New initiative to individualise treatment for Alzheimer's disease
Innovative programme will individualise Alzheimer's treatment

A new innovative programme called the ‘Dementia Prevention Initiative’ (DPI) has been developed which aims to abandon generalised methods in favour of individualised Alzheimer’s treatment.

The newly developed DPI individualises medicine down to a single Alzheimer’s disease patient rather than adopting the conventional method of trialling 100 people all getting the same Alzheimer’s treatment, meaning there will be 100 personalised treatments.

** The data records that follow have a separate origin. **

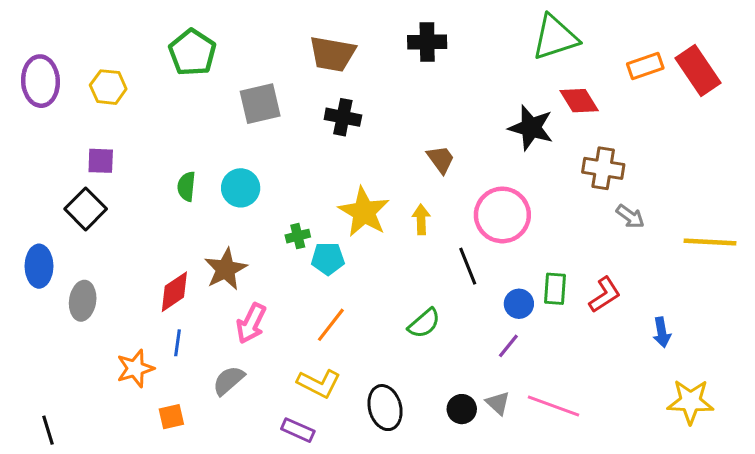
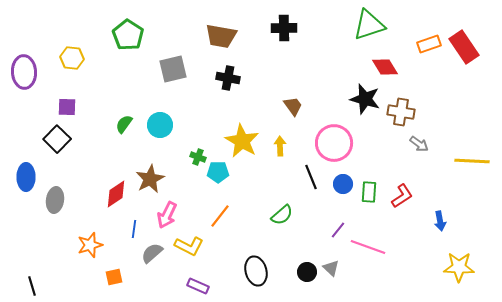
purple ellipse: (40, 81) -> (24, 72), moved
black star: (531, 128) -> (365, 99), moved
green semicircle: (186, 186) -> (124, 124), turned 30
green cross: (298, 236) -> (198, 157), turned 35
blue circle: (519, 304) -> (343, 184), moved
blue line: (177, 343) -> (134, 229), moved
yellow L-shape: (319, 383) -> (189, 246), moved
pink line: (554, 406) -> (368, 247), moved

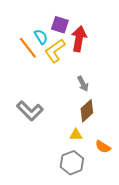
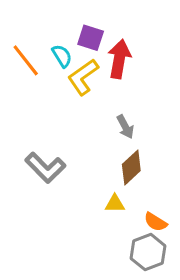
orange line: (28, 48) -> (26, 60), moved
gray hexagon: (72, 163) -> (148, 252), moved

DPI is a two-year clinical trial that aims to develop a best-practice model of personalised care that looks at everyone as the sole unit of observation.

The idea is to treat neurodegenerative diseases as a disorder that develops over a lifetime and individualise ways to build a better brain as we age, with the goal of preventing dementia from happening in the first place.

How does the DPI approach work?

It follows a form of personalised treatment used similarly in cancer and delivers an individualised prevention plan which is tailored to each patient’s risk profile based on several factors, including genetic traits, lifestyle choices, socio-demographics, and co-existent medical conditions.

This approach targets the heterogeneity of Alzheimer’s disease by identifying person-specific risk factors and applying a customised intervention directed against the risk profile.

Monitoring risk factors a key to Alzheimer’s treatment?

Up to 30% of AD cases may be preventable through modification of risk factors and behavioural changes to mitigate the effect of those risk factors that can’t be modified.

On a national scale, if the onset of Alzheimer’s disease and similar disorders can be delayed by five years, then 25 years later there would be approximately 5.7 million fewer cases.

Facts about Alzheimer’s disease

  • The disease is most common in Western Europe;
  • Only one in four people with Alzheimer’s disease have been diagnosed; and
  • It is estimated that there will be more than 60 million people worldwide who are affected by Alzheimer’s disease by 2050.